Get advice and support with infant feeding from other users here.

Calling those who have stopped or been tempted to stop b/f before they wanted to...

157 replies

twinklemegan · 01/11/2006 23:13

I have recently posted about this on another thread but I am now curious... has anyone out there given up/been tempted to give up breastfeeding because of the unrealistic way it is sometimes promoted?
eg b/f should be pain free and enjoyable;
any formula (even if desperate) inevitably leading to the end of b/f;
MWs not being allowed to recommend nipple shields even if woman is in excrutiating pain and scared of feeding;
assumptions that every woman has the support to be able to feed baby 24/7 if needed...
you get the idea.
Is it time to inject a bit of reality into the b/f literature and would this help some women to continue with at least some b/f??
Discuss!
PS I'm quite new on MN and I don't want to offend anyone - please be gentle with me!!

OP posts:
Pitchounette · 05/01/2007 10:13

Message withdrawn

yellowrose · 05/01/2007 10:14

Also tiktok, baby not latching and parents worrying about baby in the first few days when baby doesn't latch sometimes get panicked into giving formula. I know this also happens in hospitals where the staff panick and then give formula, sometimes unnecessarily.

Like you say it's very difficult because parents often won't know exactly how to tell whether baby is ok or not.

tiktok · 05/01/2007 10:32

Lethargy isn't always there, though....some on-the-way-to-being-dehydrated babies are unsettled and miserable rather than lethargic, and some babies thought to be 'good' because they sleep 'well' can be on the way to it, too.

Sorry to complpicated things! I don't want people to think that just because their baby is not lethargic everything is ok!

I'm not a medic, and anyone concerned about their baby's feeding needs to get someone to check - if they talk about fontanelles and nothing else, then ask someone else!!

tiktok · 05/01/2007 10:33

complpicated???

complicate

yellowrose · 05/01/2007 10:59

Good point tiktok. My son never showed any sign of having a sunken fontenelle, but he screamed for hours on end and was miserable. There is absolutely no way I could have been sure whether he was dehydrated or not, as he was not lethargic or sleepy, quite the opposite, he was hyperactive. He was just an unhappy babe until he was finally able to latch and suck. Those were unhappy hours for my baby and I

Twinklemegan · 05/01/2007 11:43

This has scared me Tiktok. My DS fed very little in the first few days. As I said before, he had difficulty sucking as he was full of mucus. After that, because I was finding it so agonisingly painful, I myself was restricting feeding to a point. Because he was slightly jaundiced I was told to make sure he never went more than 5 hours without a feed (or was it 3? can't remember). In my traumatised post-birth state I interpreted this as it being OK to leave him x hours - as I was dreading feeding him, I didn't usually wake him up to feed if it had been less than that. And he did loads and loads of sleeping, and was very unsettled and cried loads. OMG - maybe I was making him dehydrated? But he's fine now, so perhaps it's best not to dwell too much on that.

OP posts:
tiktok · 05/01/2007 12:25

Twinkle, you weren't making him dehydrated.

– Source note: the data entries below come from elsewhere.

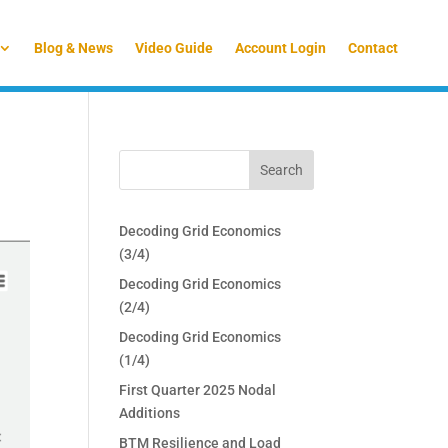
Blog & News
Video Guide
Account Login
Contact
Decoding Grid Economics
(3/4)
Decoding Grid Economics
(2/4)
Decoding Grid Economics
(1/4)
First Quarter 2025 Nodal
Additions
BTM Resilience and Load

Clinical dehydration is quite a long way into the process of ineffective feeding - babies can certainly be somewhat underfed in the first days, but very few of them, thankfully, go on to be dehydrated...they start to feed more effectively and everything turns out well

You'll see I was careful to talk about being-on-the-way-to-dehydration....if things don't change when this is happening, then yes, the baby could become dehydrated. But mostly, things do change and they don't.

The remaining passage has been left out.